THE RECORDS>
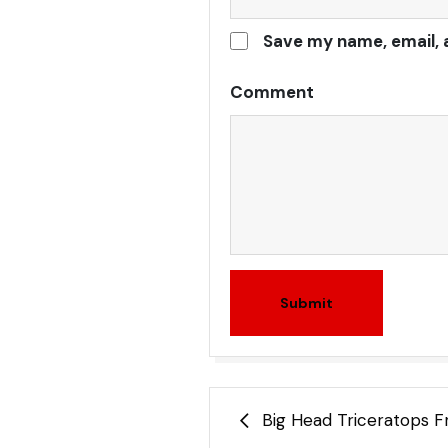
Save my name, email, 
Comment
Submit
Post
Big Head Triceratops F
navigation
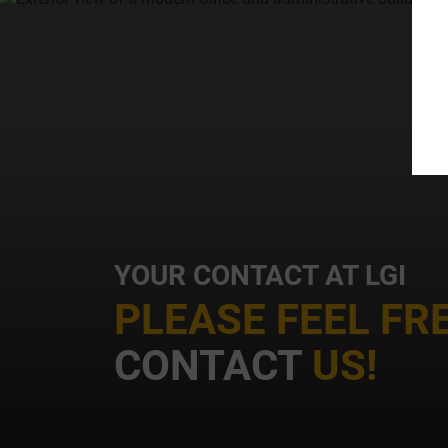
t
i
YOUR CONTACT AT LGI
PLEASE FEEL FR
CONTACT
US!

WHAT IS EXPECTED> Could you reproduce every record above exactly, leaving out any pictures?

ANSWER BELOW>
Save my name, email, 
Comment
Submit
Post
Big Head Triceratops F
navigation
t
i
YOUR CONTACT AT LGI
PLEASE FEEL FR
CONTACT
US!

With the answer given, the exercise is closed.